Genotype-by-environment interactions shape ubiquitin-proteasome activity

In genotype-by-environment interactions (GxE), the effect of a genetic variant on a trait depends on the environment. GxE influences numerous organismal traits across eukaryotic life. However, we have a limited understanding of how GxE shapes the molecular processes that give rise to organismal traits. Here, we characterized how GxE shapes protein degradation, an essential molecular process that influences numerous aspects of cellular and organismal physiology. Using two isolates of the yeast Saccharomyces cerevisiae, we profiled GxE in the ubiquitin-proteasome system (UPS), the primary protein degradation system in eukaryotes.

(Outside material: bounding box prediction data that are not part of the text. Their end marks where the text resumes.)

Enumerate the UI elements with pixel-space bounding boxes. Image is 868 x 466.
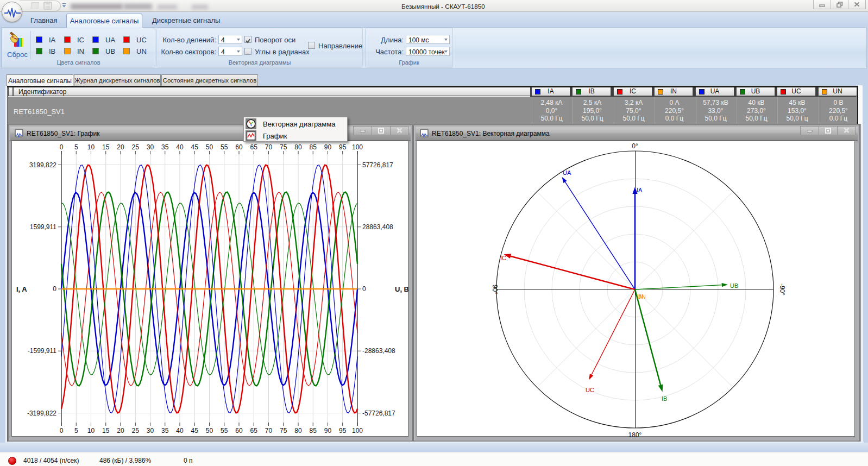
svg-text:UB: UB — [730, 282, 738, 289]
svg-text:-3199,822: -3199,822 — [27, 410, 56, 417]
svg-text:UA: UA — [563, 169, 571, 176]
svg-text:1599,911: 1599,911 — [30, 223, 56, 231]
svg-text:80: 80 — [294, 143, 302, 151]
svg-text:-28863,408: -28863,408 — [362, 347, 395, 355]
svg-text:100: 100 — [352, 143, 363, 151]
svg-text:180°: 180° — [628, 431, 642, 437]
svg-text:30: 30 — [147, 427, 154, 434]
svg-text:15: 15 — [102, 427, 110, 434]
svg-text:70: 70 — [265, 143, 273, 151]
svg-text:57726,817: 57726,817 — [362, 161, 393, 169]
svg-text:UC: UC — [586, 387, 594, 393]
svg-text:100: 100 — [352, 427, 363, 434]
svg-text:55: 55 — [221, 143, 228, 151]
svg-text:90: 90 — [324, 427, 332, 434]
svg-text:I, A: I, A — [16, 285, 27, 293]
svg-text:-90°: -90° — [778, 284, 786, 295]
svg-text:95: 95 — [339, 427, 347, 434]
svg-text:5: 5 — [74, 427, 78, 434]
svg-text:50: 50 — [206, 427, 213, 434]
svg-text:50: 50 — [206, 143, 213, 151]
svg-text:5: 5 — [74, 143, 78, 151]
svg-text:25: 25 — [132, 143, 140, 151]
svg-text:0°: 0° — [632, 142, 638, 150]
svg-text:60: 60 — [235, 143, 243, 151]
svg-text:95: 95 — [339, 143, 347, 151]
svg-text:10: 10 — [87, 143, 95, 151]
svg-text:65: 65 — [250, 427, 258, 434]
svg-text:90°: 90° — [491, 285, 499, 294]
svg-text:U, B: U, B — [395, 285, 409, 293]
svg-text:65: 65 — [250, 143, 258, 151]
svg-text:40: 40 — [176, 427, 184, 434]
svg-text:60: 60 — [235, 427, 243, 434]
svg-text:75: 75 — [280, 143, 287, 151]
svg-text:75: 75 — [280, 427, 287, 434]
svg-text:90: 90 — [324, 143, 332, 151]
svg-text:80: 80 — [294, 427, 302, 434]
svg-text:25: 25 — [132, 427, 140, 434]
svg-text:45: 45 — [191, 427, 199, 434]
svg-text:IA: IA — [637, 187, 643, 193]
svg-text:3199,822: 3199,822 — [29, 161, 56, 169]
svg-text:10: 10 — [87, 427, 95, 434]
svg-text:-1599,911: -1599,911 — [28, 347, 56, 355]
svg-text:28863,408: 28863,408 — [362, 223, 393, 231]
svg-text:40: 40 — [176, 143, 184, 151]
svg-text:IC: IC — [500, 255, 506, 261]
svg-text:85: 85 — [310, 143, 317, 151]
svg-text:0: 0 — [53, 285, 56, 293]
svg-text:45: 45 — [191, 143, 199, 151]
svg-text:0: 0 — [60, 427, 64, 434]
svg-text:0: 0 — [60, 143, 64, 151]
svg-text:55: 55 — [221, 427, 228, 434]
svg-text:35: 35 — [161, 427, 169, 434]
svg-text:-57726,817: -57726,817 — [362, 410, 395, 417]
svg-text:0: 0 — [362, 285, 366, 293]
svg-text:20: 20 — [117, 143, 124, 151]
svg-text:15: 15 — [102, 143, 110, 151]
svg-text:85: 85 — [310, 427, 317, 434]
svg-text:30: 30 — [147, 143, 154, 151]
svg-text:35: 35 — [161, 143, 169, 151]
svg-text:70: 70 — [265, 427, 273, 434]
svg-text:20: 20 — [117, 427, 124, 434]
svg-text:UN: UN — [637, 293, 646, 300]
svg-text:IB: IB — [662, 395, 667, 402]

By measuring UPS degradation activity towards six substrates that engage multiple distinct UPS pathways across eight diverse environments, we discovered extensive GxE in the genetics of the UPS. The effects of all environments, including environments previously reported to affect UPS activity, differed between isolates and UPS substrates. To identify genomic regions that contribute to GxE for UPS activity, we mapped genetic influences on all combinations of the eight environments and six UPS substrates. Hundreds of locus effects on UPS activity varied depending on the environment. Most of these cases corresponded to loci that were present in one environment but not another ("presence / absence" GxE), while a smaller number of loci had opposing effects in different environments ("sign change" GxE). The number of loci exhibiting GxE, their genomic location, and the type of GxE (presence / absence or sign change) varied across UPS substrates. Loci exhibiting GxE were clustered at genomic regions that contain core UPS genes and at regions containing variation that affects the expression of thousands of genes, suggesting indirect contributions to UPS activity. Our results reveal highly complex interactions between the environment and the genetics of protein degradation.